We had another amazing time in Guatemala this year training further comadronas. We spent our time in the Department of San Marcos, in 2 different areas. During our first week, we trained 40 from rural areas NW of San Marcos itself, near the base of Tajumulco volcano.
Some of the hamlets were more than 2 hours away. Many of our participants were young women with the desire to become comadronas in their communities. There were also 4 volunteer paramedics in the group with the remainder being comadronas with varying degrees of experience.
Our second week was in Sipacapa, which is the center for many very small and remote rural communities. This town of 18,000 has a very poorly equipped Public Health Unit and there are no physicians. The nearest National Hospital is at least 1 hour away and often lacks necessary medications and equipment and at times, the necessary trained personnel. The area has a lot of infrastructural issues as well, which we experienced first hand. For many communities the only access is via poorly maintained dirt roads. The town is frequently without electricity and/or water. Thirty participants were comadronas with a lot of experience, 2 were volunteer paramedics and the remaining 8 were aspiring to become comadronas.

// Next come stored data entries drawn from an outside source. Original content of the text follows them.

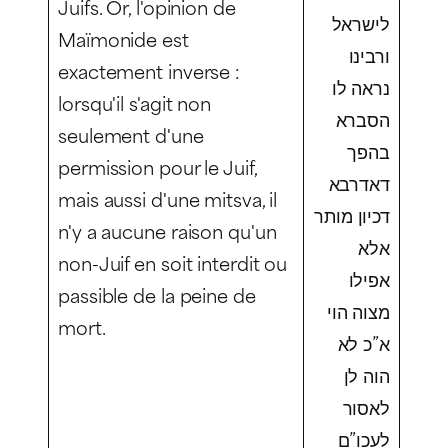
Juifs. Or, l'opinion de
לישראל
Maïmonide est
ורבינו
exactement inverse :
נראה לו
lorsqu'il s'agit non
הסברא
seulement d'une
בהפך
permission pour le Juif,
דאדרבא
mais aussi d'une mitsva, il
דכיון מותר
n'y a aucune raison qu'un
אלא
non-Juif en soit interdit ou
אפילו
passible de la peine de
מצוה הוי
mort.
א”כ לא
הוה לן
לאסור
לעכו”ם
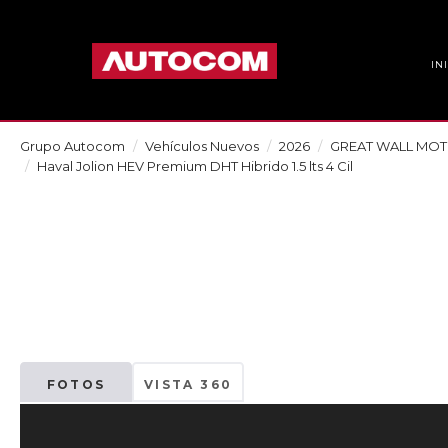
IN
Grupo Autocom
Vehículos Nuevos
2026
GREAT WALL MO
Haval Jolion HEV Premium DHT Hibrido 1.5 lts 4 Cil
FOTOS
VISTA 360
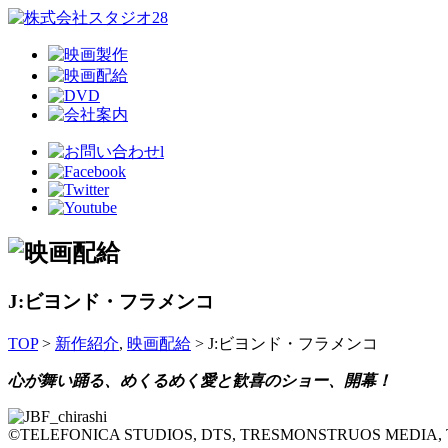
J:ビヨンド・フラメンコ
TOP
>
新作紹介
,
映画配給
> J:ビヨンド・フラメンコ
心が舞い踊る、めくるめく愛と歓喜のショー、開幕！
©TELEFONICA STUDIOS, DTS, TRESMONSTRUOS MEDIA,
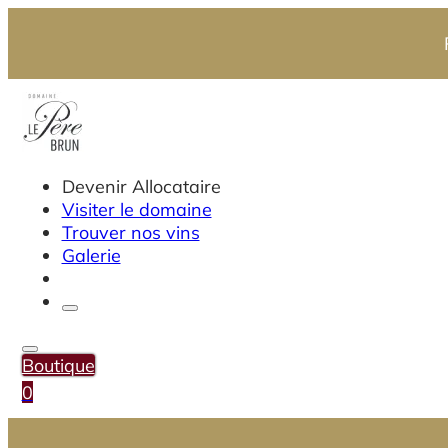
Devenir Allocataire
Visiter le domaine
Trouver nos vins
Galerie
Boutique
0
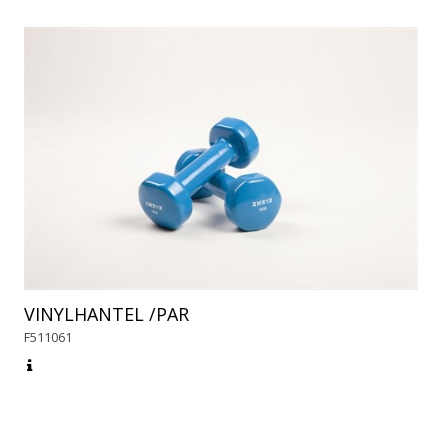
VINYLHANTEL /PAR
F511061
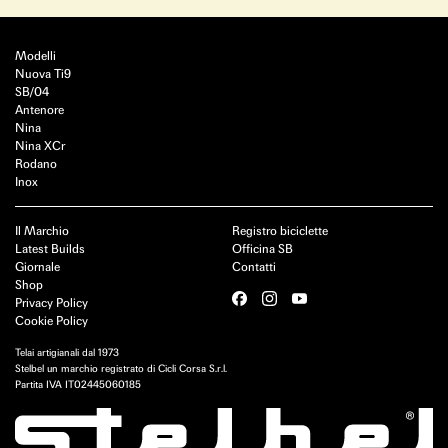
Modelli
Nuova Ti9
SB/04
Antenore
Nina
Nina XCr
Rodano
Inox
Il Marchio
Registro biciclette
Latest Builds
Officina SB
Giornale
Contatti
Shop
Privacy Policy
Cookie Policy
Telai artigianali dal 1973
Stelbel un marchio registrato di Cicli Corsa S.r.l.
Partita IVA IT02445060185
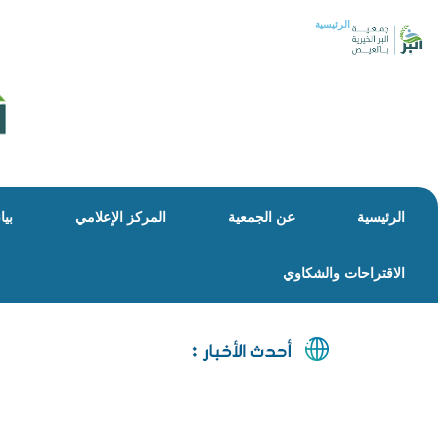
الرئيسية
الرئيسية
عن الجمعية
المركز الإعلامي
بيا
الاقتراحات والشكاوي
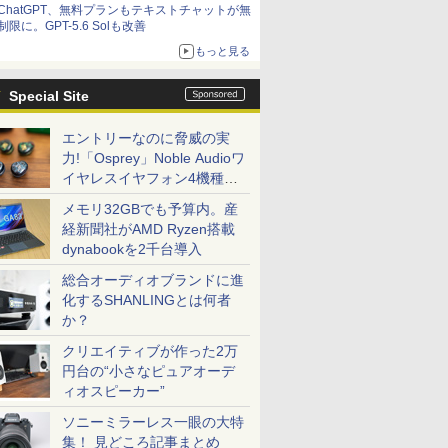
ChatGPT、無料プランもテキストチャットが無
制限に。GPT-5.6 Solも改善
もっと見る
Special Site
エントリーなのに脅威の実
力!「Osprey」Noble Audioワ
イヤレスイヤフォン4機種を
一気に聴く
メモリ32GBでも予算内。産
経新聞社がAMD Ryzen搭載
dynabookを2千台導入
総合オーディオブランドに進
化するSHANLINGとは何者
か？
クリエイティブが作った2万
円台の“小さなピュアオーデ
ィオスピーカー”
ソニーミラーレス一眼の大特
集！ 見どころ記事まとめ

Both weeks, we had the support of the municipalities as well as ADIMAM, which is a group with oversight over 16 municipalities to ensure that locals benefit from funds given specifically to improve quality of life. They provided a midmorning snack and hot lunch for all participants, as well as accommodation and meals for the team. They also provided good spaces in each town for the training to take place.
This year our team was composed of 4 Canadians, Dr. Ruth Brighouse, an obstetrical doctor from Kamloops, Birte Paschen, a registered midwife from Vernon, Shannon Greenwood, a registered midwife from Haida Gwaii and myself, a maternity nurse from Salmon Arm. We continue to be blessed to have our Guatemalan teammates: Cenaida Juarez, our co-ordinator, Gloria Cutuj, our practising comadrona, and Gaby Castellanos, a nutritionist and comadrona. All are amazing educators!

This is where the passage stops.